• Talks continue on new digital ad sales position

    The Newspaper Guild told the company Monday it needed more clarity to determine the pay classification for the new title of “digital advertising outside salesperson.”

    The company had proposed putting the job in pay classification D, the same one as outside salespersons, but it wanted to cap the pay at the third-year rate.

    “The position as you propose it would allow the person to sell anything the other people in Class D sell. Therefore, we would not approve capping the base pay at a lower level,” Guild President Tim O’Brien wrote to Publisher George Hearst. “We’re open to discussing this further if the company is willing to be more specific that these positions are for selling search engine optimization. We understand that could lead to selling other ads, but we would need to discuss making the position more distinctive if we were to agree to capping the base pay. As it is, ad sales staff are being asked to sell SEO already.

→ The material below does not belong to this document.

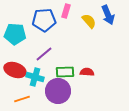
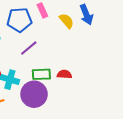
pink rectangle: (66, 11) -> (42, 10), turned -40
purple line: (44, 54) -> (29, 48), moved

It’s unclear how this position would be distinct.”

    O’Brien and Hearst talked later Monday, and the publisher said he would ask Kathy Hallion (who the Guild was glad to see back) and Tom Eason to provide more clarity on how the roles would be different. The parties are both open to further discussion, and input from advertising staff would continue to be sought.

    If you have any questions or concerns, call the Guild office at 482-9218, e-mail the union at office@albanyguild.org or call Tim’s cell phone at 466-8700.

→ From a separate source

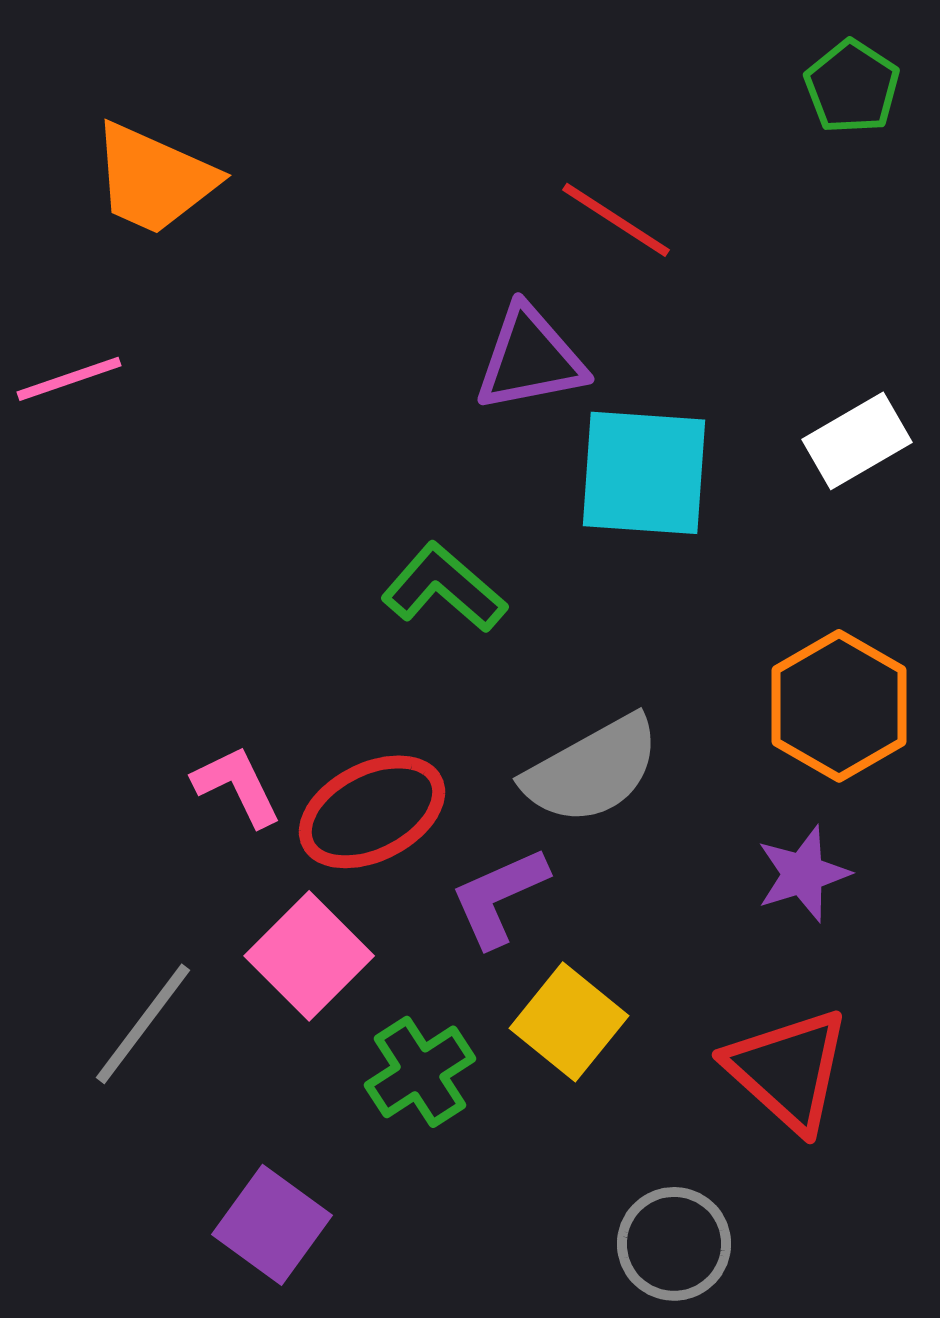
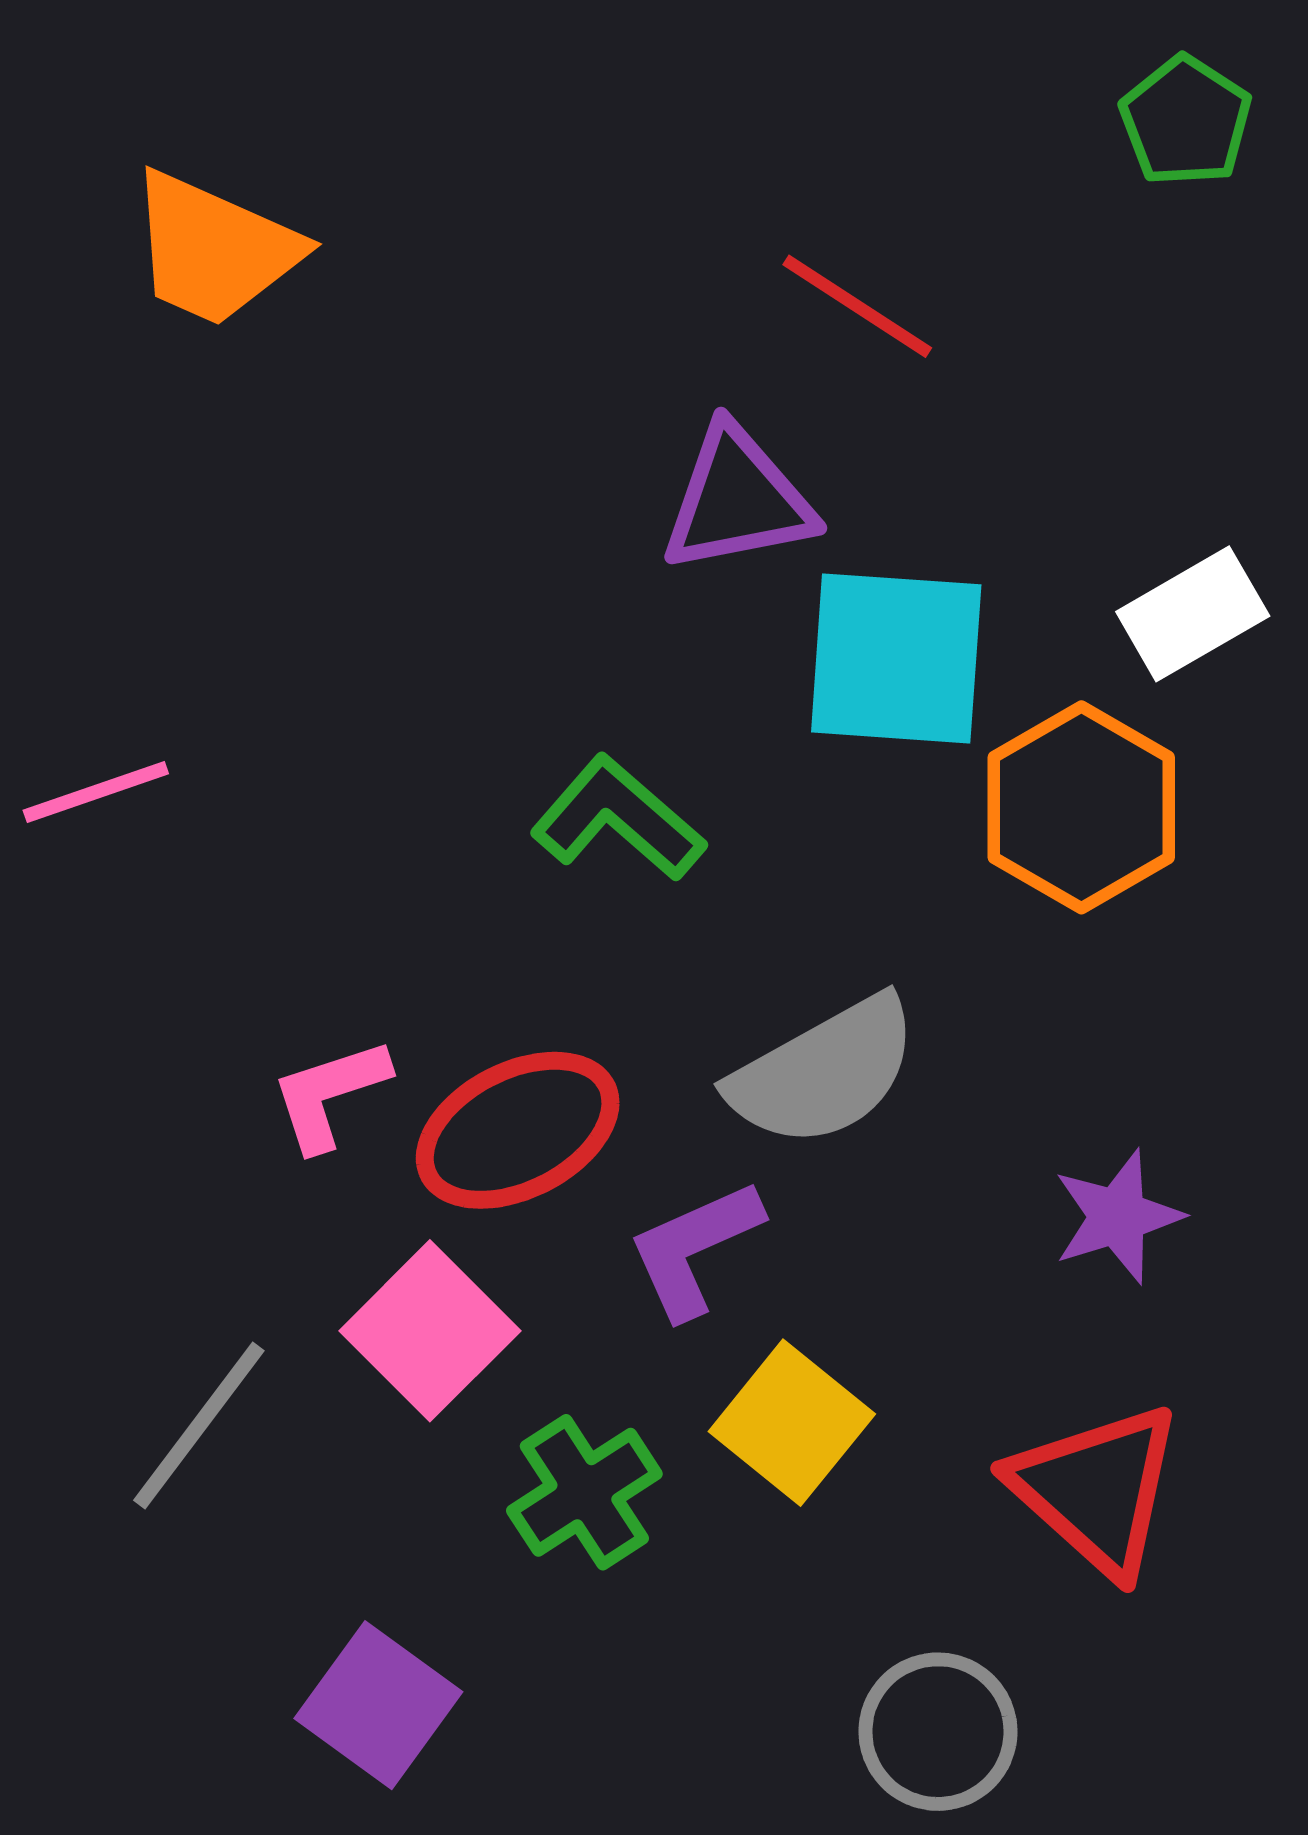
pink line: (69, 379) -> (96, 792), moved
orange hexagon: (839, 706) -> (1081, 807), moved
pink L-shape: (237, 786) -> (330, 1094), turned -82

  • Parties reach agreement on buyout offer

    The Guild and the Times Union reached agreement Tuesday on a buyout offer.

    While all employees can apply, it is specifically target to reduce jobs in advertising art/marketing, online editorial and among district managers.

    The company also said it would accept buyouts if a person in one of the targeted positions could move into the vacancy. For example, if a page designer took the buyout, a member of the Web team might be able to move into that job.

    All employees can apply, but people should be aware the intent this time is different than an across-the-board buyout offer.

    The agreement reached would provide three weeks’ pay for every year of service and health care for the same time period. The company would not challenge unemployment claims, workers would receive all accrued benefits and pension credit, and they would be given access to clips or outplacement assistance if requested.

    You can see the buyout agreement for yourself here.

    The Guild was represented by President Tim O’Brien, Marianne Mahr of advertising art/marketing and Tim Neff of online editorial. John Michaels had participated but was unable to attend Tuesday due to the birth of his first child. (Congrats, John.)

    The committee negotiated several improvements over the company’s original offer: The TU had first proposed two weeks per year of service. The newspaper also had proposed a 12-week minimum, and the union committee was able to raise that to 15. The buyout will be capped at 52 weeks.

    The union also got the company to agree to pay severance for fractions of a year. In other words, an employee who worked 12.2 years would get 36.6 weeks of pay.

    Buyout offers must be approved by the membership.

    The Executive Board will vote to send the proposal to the membership at its meeting at 5:30 p.m. this Thursday at the Albany Labor Temple, 890 Third St., Albany. Those meetings are open, as always, to the membership.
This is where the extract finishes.